Hannah Tadey, staff writer

When we were little, being unhappy was only something seen in the big kid movies whenever it came to a boy not liking a girl or something like that.  It never quite hit us back then that one day, we would be the ones stressing over those stupid situations.

Now that we’re older and still growing up, every little thing can affect us teenagers and cause our emotions to be shifting more than a roller coaster.  The scary thing is that some people can’t handle being stressed out and become depressed.  Once the depression becomes so deep, suicide, or the taking of your own life, may become an issue.  Some of the warning sides of suicide include substance use or abuse, a feeling of purposelessness, anger, a feeling of being trapped, feeling hopeless, an increase in anxiety, a feeling of being reckless, and mood disturbances. 

When people hear or read about suicide, they usually tend to ignore it unless they knew somebody who passed away from the cause.  Little do they know, suicide is the third leading cause of death in teenagers.   According to SAVE – Suicide Awareness Voices of Education, suicide takes about 300,000 lives a year, and it is said that one person dies due to suicide about every 16 minutes.  For teenagers specifically, there are three female suicide attempts for every male suicide attempt and four male suicides for every female suicide.  With this in mind, there are an estimated 4.5 million suicide survivors in America today.

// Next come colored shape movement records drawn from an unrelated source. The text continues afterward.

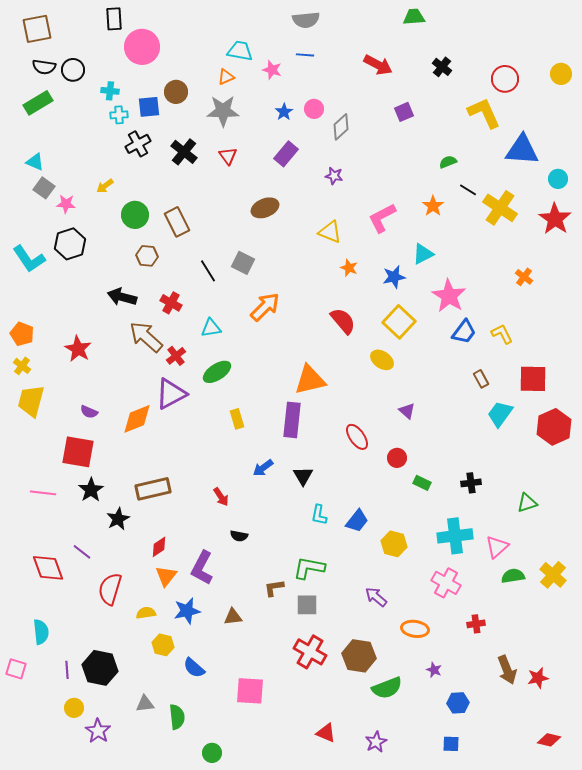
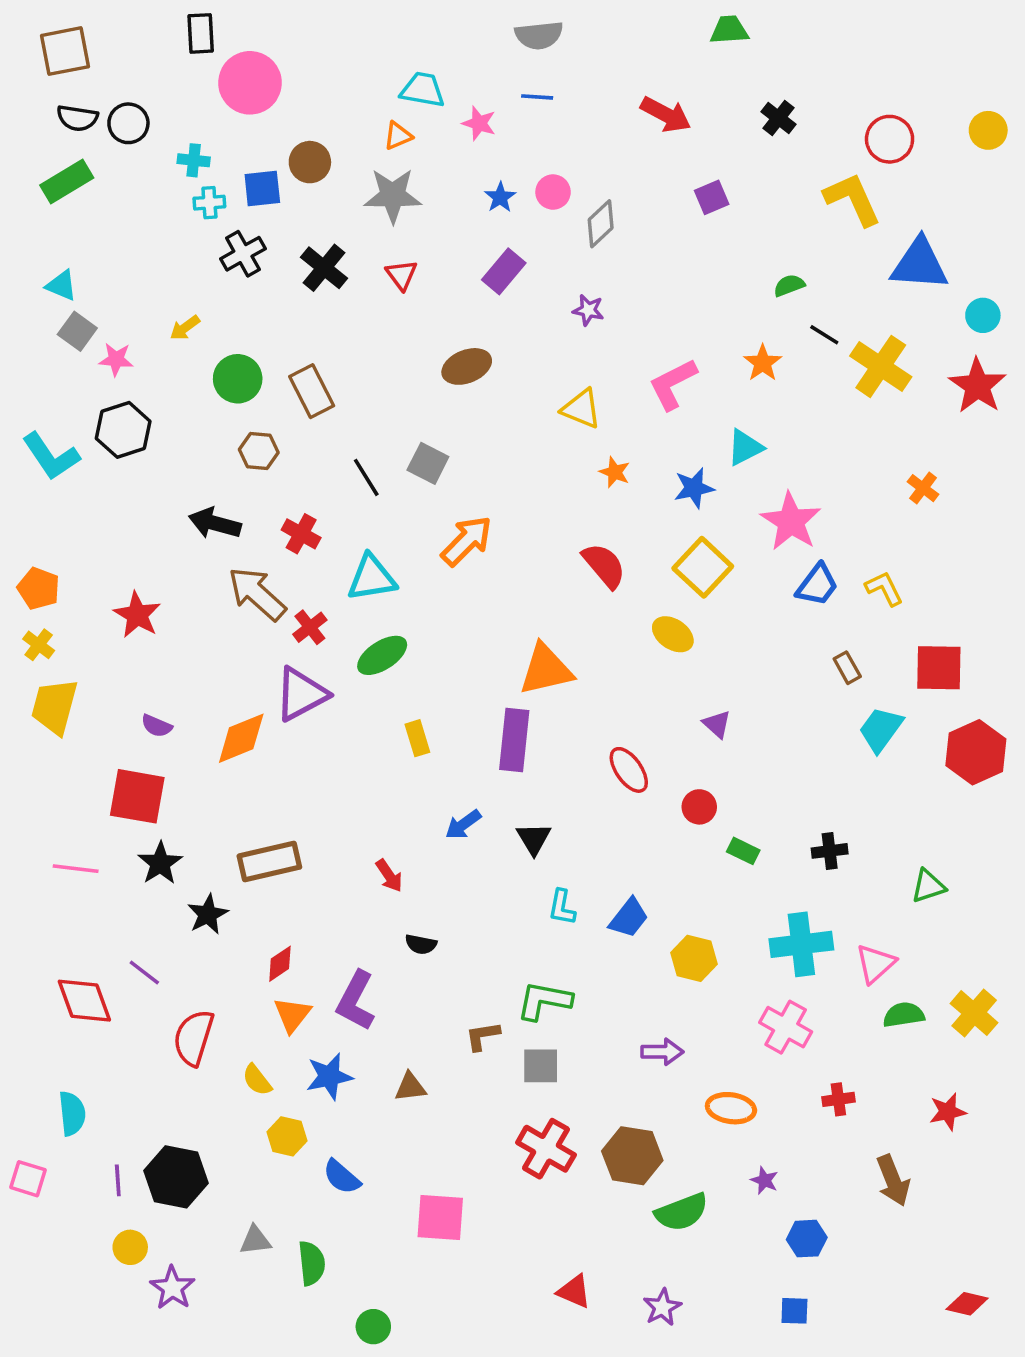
cyan triangle: (211, 328) -> (372, 578), size x1.4
purple arrow: (376, 597) -> (662, 1052), turned 140
yellow semicircle: (146, 613) -> (257, 1080), turned -120
red star: (538, 678) -> (948, 1112), moved

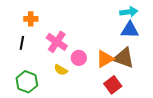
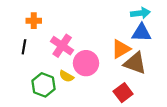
pink circle: (79, 58) -> (86, 63), size x1.5
orange triangle: (105, 59) -> (121, 49), moved
green hexagon: (27, 82) -> (44, 85), moved

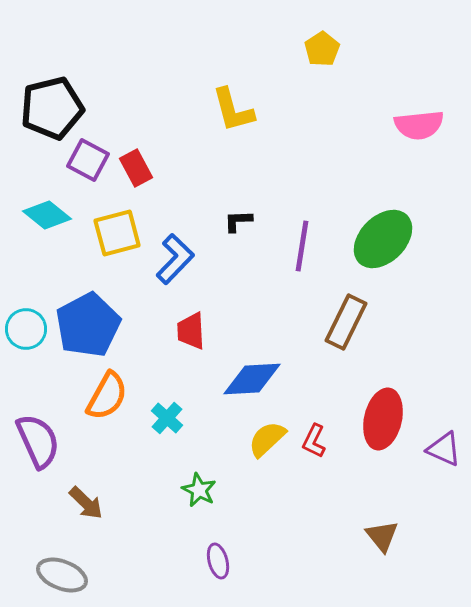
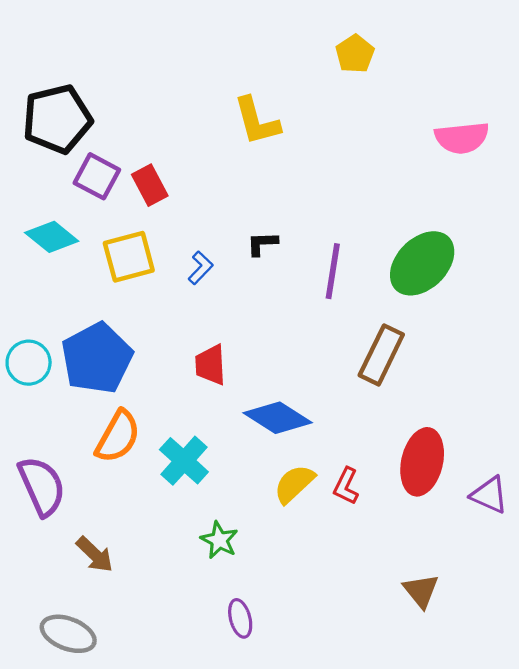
blue L-shape: (175, 259) -> (201, 268), moved, size x0.6
blue diamond: (252, 379) -> (278, 418), turned 36
cyan cross: (167, 418) -> (184, 461), size x1.4

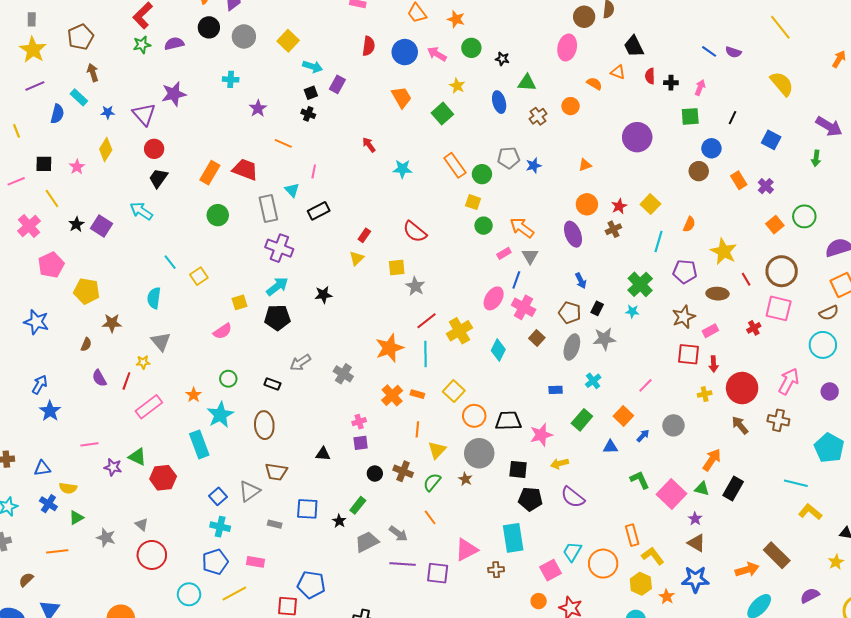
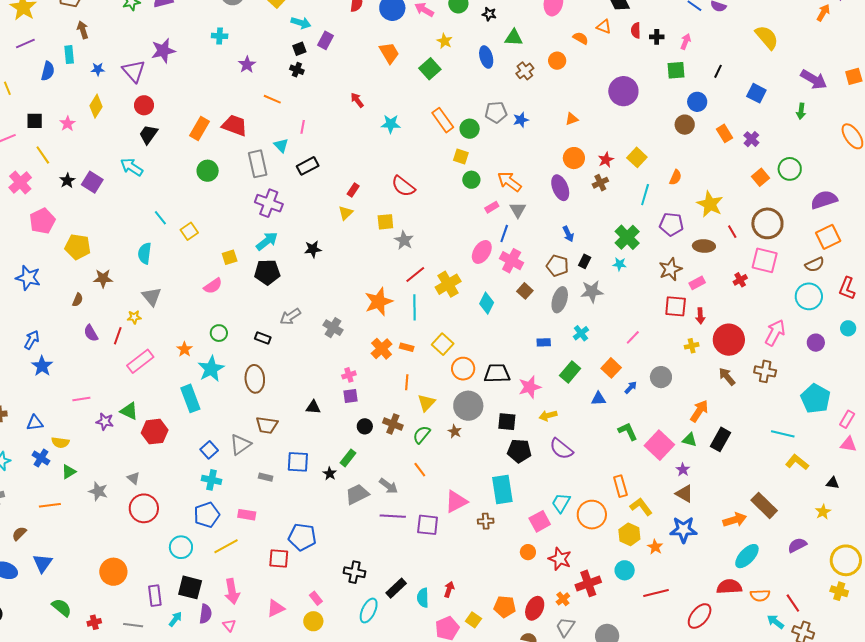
cyan rectangle: (79, 97) -> (69, 55), turned 42

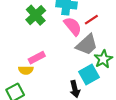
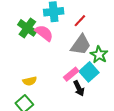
pink semicircle: (73, 26) -> (44, 33), moved
pink rectangle: (37, 58) -> (71, 74), moved

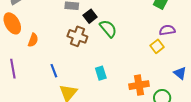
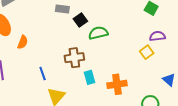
green semicircle: (108, 29) -> (98, 33), turned -66
brown cross: (77, 36) -> (74, 58), moved, turned -30
orange cross: (139, 85) -> (117, 84), moved

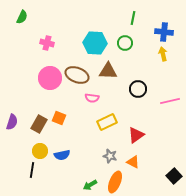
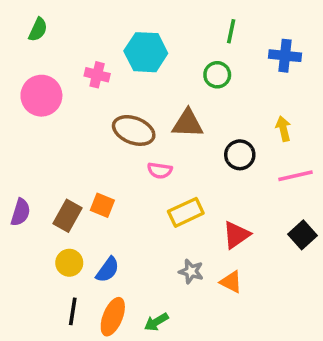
pink cross: (47, 43) -> (97, 75), moved
cyan hexagon: (95, 43) -> (146, 52), moved
yellow arrow: (163, 54) -> (283, 129), moved
pink circle: (50, 78) -> (41, 96), moved
blue semicircle: (62, 155) -> (108, 270), turned -42
black line: (32, 170) -> (73, 311), moved
black square: (174, 176) -> (302, 235), moved
orange ellipse: (115, 182) -> (113, 317), moved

If you have a friend or family member who may seem suicidal, what do you do?  There are actually many things somebody can do to help the depressed.  First, try talking to them.  There are always doors that will be opened through dialogue.  If the person is truly suicidal, do NOT keep it a secret.  There are doctors and even hotlines for these purposes.  The National Lifeline is 1-800-273-TALK (8255).  Remember, it’s always better to lose a friendship by trying to save a life than ending up at your once close friend’s funeral.